Launch a cluster - Step 1

Step 1: Software and Steps

In this step first you will launch EMR cluster that runs on a mix of On-Demand and Spot Instances. Next, you will add step that runs a simple wordcount Spark application against a public dataset of Amazon product reviews located in an Amazon S3 bucket in the N. Virginia region. For this workshop, use the region where the CloudFormation stack was deployed.

Ideally your dataset on S3 would be located in the same region where you run EMR clusters. In this workshop you might run EMR in a different region than N. Virginia, however Spark application will work without any issues with the dataset located in S3 bucket in the N. Virginia region. If you want to know more about the Amazon Customer Reviews Dataset, click here

To launch the cluster, follow these steps:

  1. Open the EMR console in the region where you are looking to launch your cluster.
  2. Click “Create cluster
  3. Click “Go to advanced options
  4. Select the latest EMR 5.x.x release (the console will default to it), and in the list of components, only select Hadoop, Spark and Ganglia. You will use Ganglia to monitor our cluster resource utilization.
  5. Skip to the “Steps (Optional)” section in the same page, and add a step as per below instructions:
  • For the option After last step completes select Clusters enters waiting state. Since you will be examining the cluster during and after the Spark application, you can terminate the cluster at the end of the workshop manually instead of EMR auto-terminating immediately after the completion of step.

Cluster auto-terminates cluster after the last step is completed is a powerful EMR feature that is used for running transient clusters. This is an effective model for clusters that perform periodic processing tasks, such as a daily data processing run, event-driven ETL workloads, etc. You will not be running a transient cluster, since it might terminate before you complete some of the next steps in the workshop.

  • In the Step type drop down menu, select Spark application and click on Add step, then add the following details in the Add step dialog window:

    • Spark-submit options: here you configure the memory and core count for each executor, as described in the previous section.
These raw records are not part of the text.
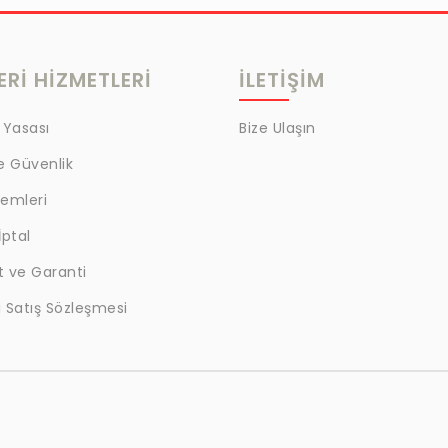
Rİ HİZMETLERİ
İLETİŞİM
 Yasası
Bize Ulaşın
ve Güvenlik
lemleri
İptal
t ve Garanti
 Satış Sözleşmesi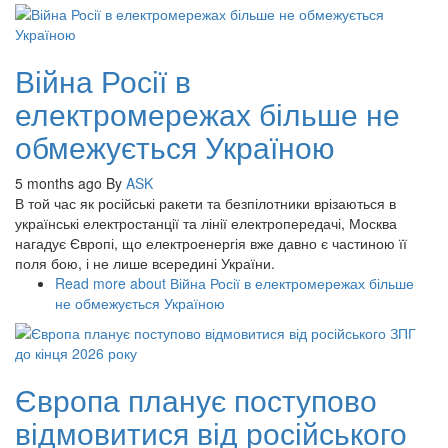
Війна Росії в
електромережах більше не
обмежується Україною
5 months ago
By
ASK
В той час як російські ракети та безпілотники врізаються в
українські електростанції та лінії електропередачі, Москва
нагадує Європі, що електроенергія вже давно є частиною її
поля бою, і не лише всередині України.
Read more
about Війна Росії в електромережах більше
не обмежується Україною
Європа планує поступово
відмовитися від російського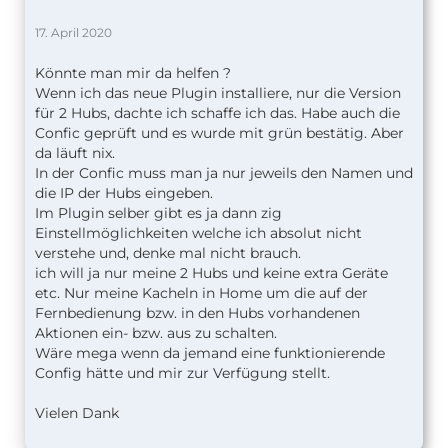
17. April 2020
Könnte man mir da helfen ?
Wenn ich das neue Plugin installiere, nur die Version
für 2 Hubs, dachte ich schaffe ich das. Habe auch die
Confic geprüft und es wurde mit grün bestätig. Aber
da läuft nix.
In der Confic muss man ja nur jeweils den Namen und
die IP der Hubs eingeben.
Im Plugin selber gibt es ja dann zig
Einstellmöglichkeiten welche ich absolut nicht
verstehe und, denke mal nicht brauch.
ich will ja nur meine 2 Hubs und keine extra Geräte
etc. Nur meine Kacheln in Home um die auf der
Fernbedienung bzw. in den Hubs vorhandenen
Aktionen ein- bzw. aus zu schalten.
Wäre mega wenn da jemand eine funktionierende
Config hätte und mir zur Verfügung stellt.
Vielen Dank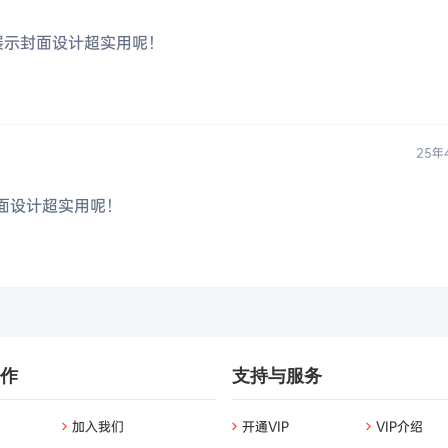
展示封面设计超实用呢！
25年
面设计超实用呢！
作
支持与服务
加入我们
开通VIP
VIP介绍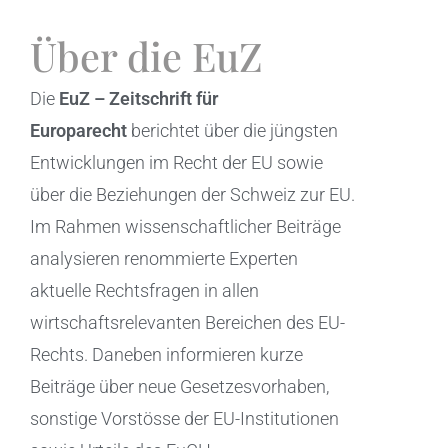
Über die EuZ
Die
EuZ – Zeitschrift für
Europarecht
berichtet über die jüngsten
Entwicklungen im Recht der EU sowie
über die Beziehungen der Schweiz zur EU.
Im Rahmen wissenschaftlicher Beiträge
analysieren renommierte Experten
aktuelle Rechtsfragen in allen
wirtschaftsrelevanten Bereichen des EU-
Rechts. Daneben informieren kurze
Beiträge über neue Gesetzesvorhaben,
sonstige Vorstösse der EU-Institutionen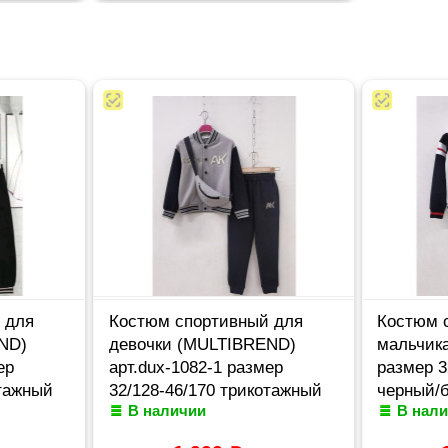
 для
Костюм спортивный для
Костюм 
ND)
девочки (MULTIBREND)
мальчика
ер
арт.dux-1082-1 размер
размер 3
отажный
32/128-46/170 трикотажный
черный/
В наличии
В нал
цвет мятный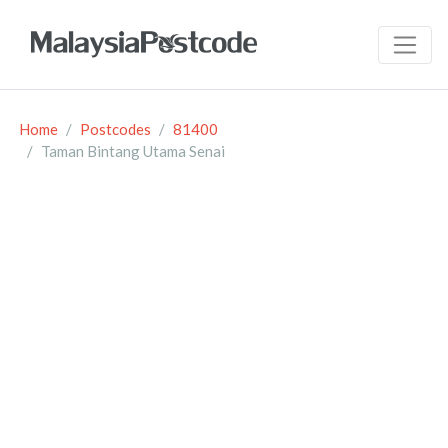
Home
Postcodes
81400
Taman Bintang Utama Senai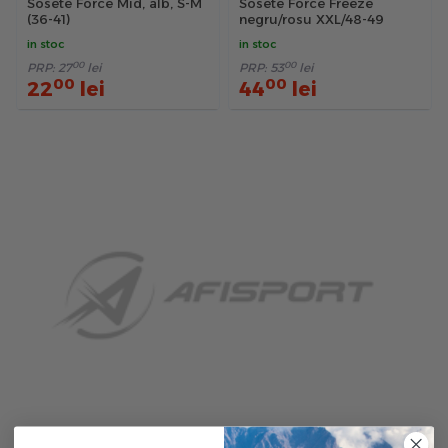
Sosete Force Mid, alb, S-M
Sosete Force Freeze
(36-41)
negru/rosu XXL/48-49
in stoc
in stoc
00
00
PRP:
27
lei
PRP:
53
lei
00
00
22
lei
44
lei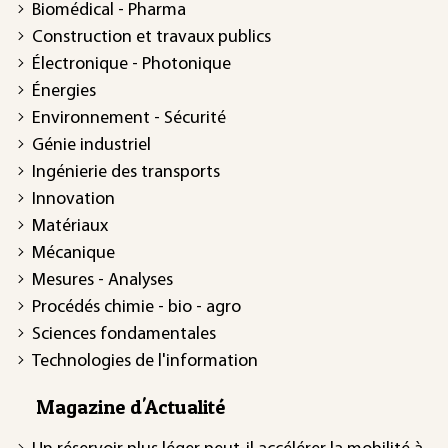
Biomédical - Pharma
Construction et travaux publics
Électronique - Photonique
Énergies
Environnement - Sécurité
Génie industriel
Ingénierie des transports
Innovation
Matériaux
Mécanique
Mesures - Analyses
Procédés chimie - bio - agro
Sciences fondamentales
Technologies de l'information
Magazine d'Actualité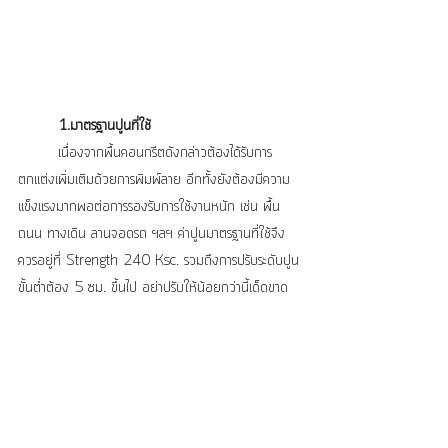
1.มาตรฐานปูนที่ใช้
	เนื่องจากพื้นคอนกรีตดังกล่าวต้องได้รับการ
ตกแต่งเพิ่มเติมด้วยการพิมพ์ลาย อีกทั้งยังต้องมีความ
แข็งแรงมากพอต่อการรองรับการใช้งานหนัก เช่น พื้น
ถนน ทางเดิน ลานจอดรถ ฯลฯ ค่าปูนมาตรฐานที่ใช้จึง
ควรอยู่ที่ Strength 240 Ksc. รวมถึงการปรับระดับปูน
ขั้นต่ำต้อง 5 ซม. ขึ้นไป อย่าปรับให้น้อยกว่านี้เด็ดขาด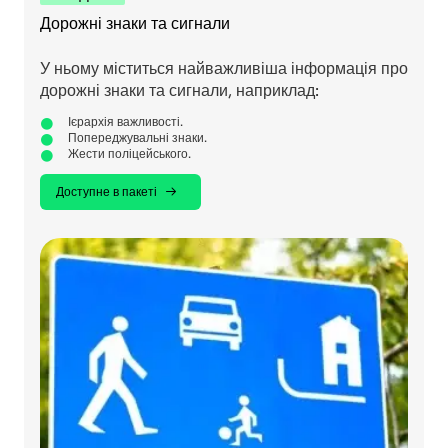
Дорожні знаки та сигнали
У ньому міститься найважливіша інформація про
дорожні знаки та сигнали, наприклад:
Ієрархія важливості.
Попереджувальні знаки.
Жести поліцейського.
Доступне в пакеті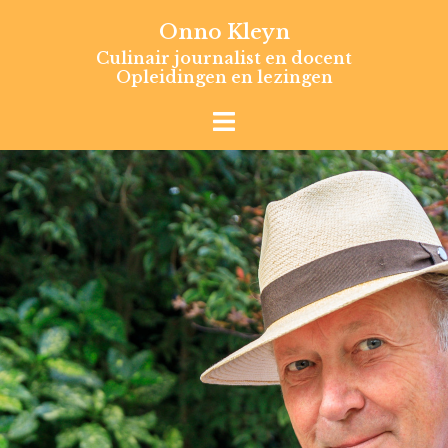
Skip
Onno Kleyn
to
Culinair journalist en docent
content
Opleidingen en lezingen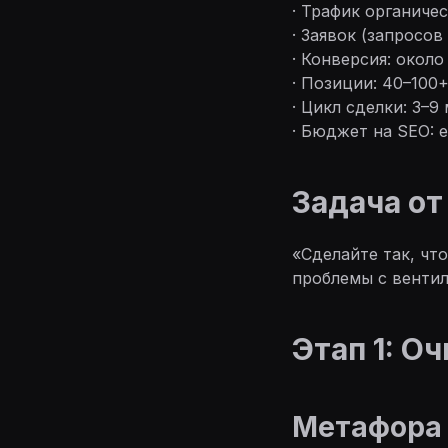
· Трафик органиче
· Заявок (запросов
· Конверсия: около
· Позиции: 40–100
· Цикл сделки: 3–9
· Бюджет на SEO: е
Задача от
«Сделайте так, чт
проблемы с вентил
Этап 1: О
Метафора 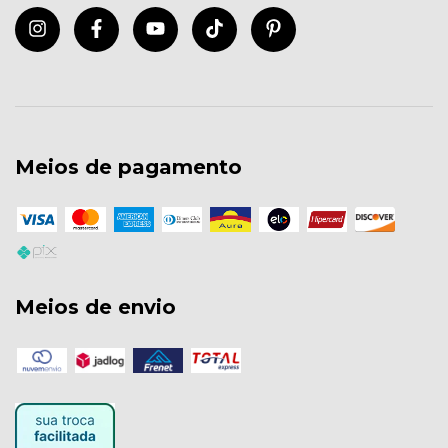
Meios de pagamento
Meios de envio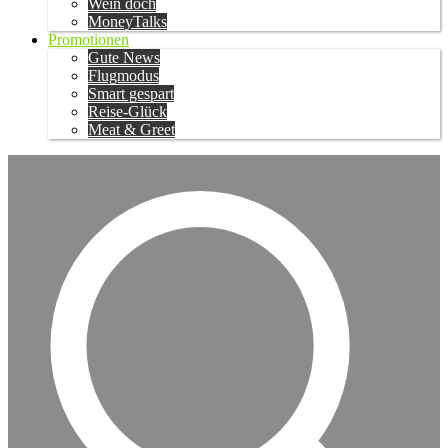
Wein doch
MoneyTalks
Promotionen
Gute News
Flugmodus
Smart gespart
Reise-Glück
Meat & Greet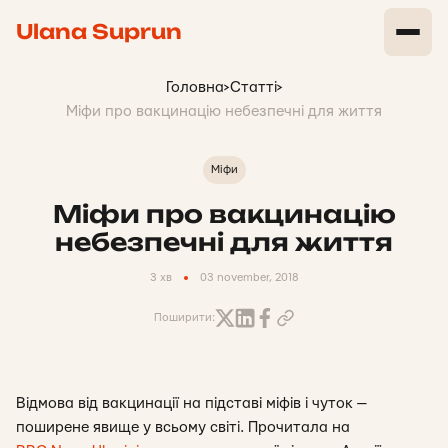
Ulana Suprun
Головна
>
Статті
>
Міфи про вакцинацію небезпечні для життя
Міфи
Міфи про вакцинацію
небезпечні для життя
3 хв
03 november, 2018
Поширити:
Відмова від вакцинації на підставі міфів і чуток —
поширене явище у всьому світі. Прочитала на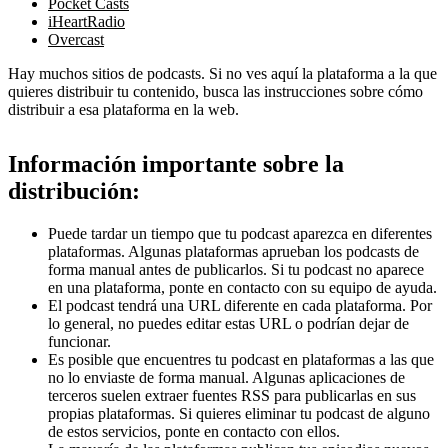
Pocket Casts
iHeartRadio
Overcast
Hay muchos sitios de podcasts. Si no ves aquí la plataforma a la que
quieres distribuir tu contenido, busca las instrucciones sobre cómo
distribuir a esa plataforma en la web.
Información importante sobre la
distribución:
Puede tardar un tiempo que tu podcast aparezca en diferentes
plataformas. Algunas plataformas aprueban los podcasts de
forma manual antes de publicarlos. Si tu podcast no aparece
en una plataforma, ponte en contacto con su equipo de ayuda.
El podcast tendrá una URL diferente en cada plataforma. Por
lo general, no puedes editar estas URL o podrían dejar de
funcionar.
Es posible que encuentres tu podcast en plataformas a las que
no lo enviaste de forma manual. Algunas aplicaciones de
terceros suelen extraer fuentes RSS para publicarlas en sus
propias plataformas. Si quieres eliminar tu podcast de alguno
de estos servicios, ponte en contacto con ellos.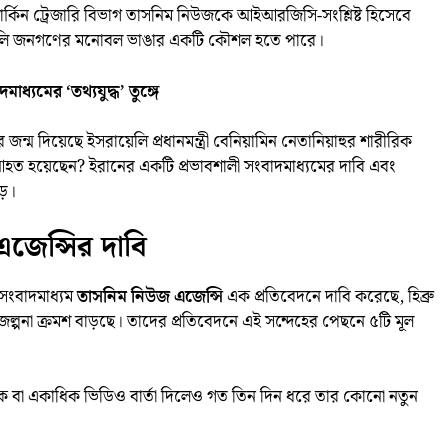
 মার্কিন ট্রেজারি বিভাগ তাসনিম নিউজকে আইআরজিসি-সংশ্লিষ্ট হিসেবে
ায়েলি জনগণের মনোবল ভাঙার একটি কৌশল হতে পারে।
ধ্যমের ‘তথ্যযুদ্ধ’ তুঙ্গে
 জন্ম দিয়েছে ইসরায়েলি প্রধানমন্ত্রী বেনিয়ামিন নেতানিয়াহুর শারীরিক
আহত হয়েছেন? ইরানের একটি প্রভাবশালী সংবাদমাধ্যমের দাবি এবং
াড়।
এজেন্সির দাবি
 সংবাদমাধ্যম
তাসনিম নিউজ এজেন্সি
এক প্রতিবেদনে দাবি করেছে, হিব্রু
র জল্পনা ক্রমশ বাড়ছে। তাদের প্রতিবেদনে এই সন্দেহের পেছনে ৫টি মূল
এক বা একাধিক ভিডিও বার্তা দিলেও গত তিন দিন ধরে তার কোনো নতুন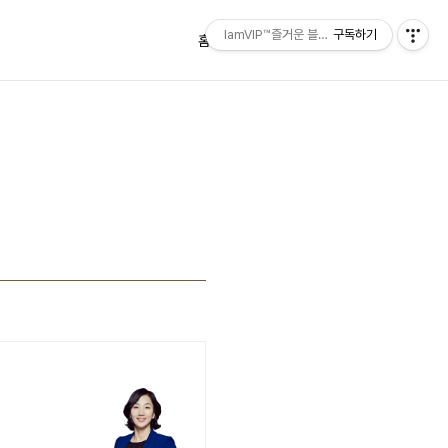
IamVIP™즐거운 블로깅
구독하기
홈
태그
방명록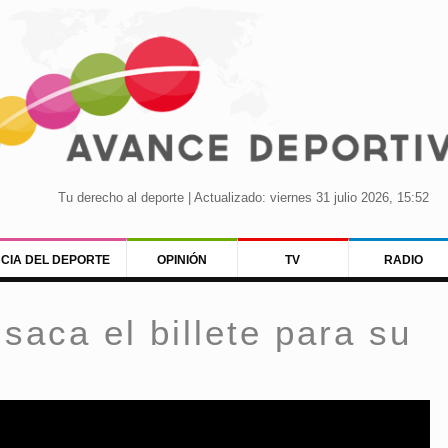
Tu derecho al deporte | Actualizado: viernes 31 julio 2026, 15:52
NCIA DEL DEPORTE
OPINIÓN
TV
RADIO
saca el billete para su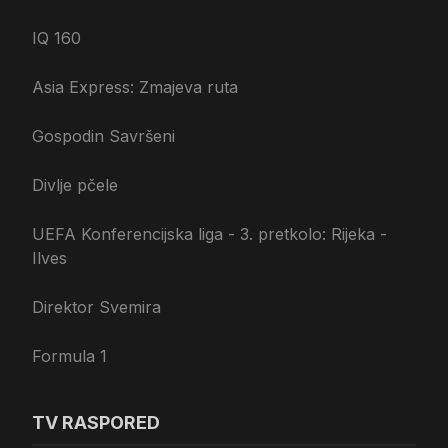
IQ 160
Asia Express: Zmajeva ruta
Gospodin Savršeni
Divlje pčele
UEFA Konferencijska liga - 3. pretkolo: Rijeka -
Ilves
Direktor Svemira
Formula 1
TV RASPORED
Use these settings (make sure you have two ‘-’ chars):
    --executor-memory 18G --executor-cores 4
    
    • Application location: here you configure the location of Spark application. We’ve uploaded a Python application to S3 with Cloudformation when starting the workshop. Here’s the code of the application you’ll be using:

      import sys
      from pyspark.sql import SparkSession
      spark = SparkSession.builder.appName('Amazon reviews word count').getOrCreate()
      df = spark.read.parquet("s3://amazon-reviews-pds/parquet/")
      df.selectExpr("explode(split(lower(review_body), ' ')) as words").groupBy("words").count().write.mode("overwrite").parquet(sys.argv[1])
      exit()
      
    • Next add the location of the file under the Application location field. Run the following command in the Cloud9 terminal to get the location of script.py file:

      echo "s3://$S3_BUCKET/script.py"
      
    • Arguments: Here you will configure the location of where Spark will write the results of the job. Run the following command in the Cloud9 terminal to get the location of S3 result bucket:

      echo "s3://$S3_BUCKET/results/"
      

      Note: If the S3_BUCKET variable is empty, you can get bucket name from the CloudFormation stack Outputs at SparkAppBucket

      • Action on failure: Leave this as Continue. Here’s a screenshot of how the configuration should look like:

      sparksubmit

    • Click Add to save the step.

Click Next to continue setting up the EMR cluster and move from “Step 1: Software and steps”" to “Step 2: Hardware”.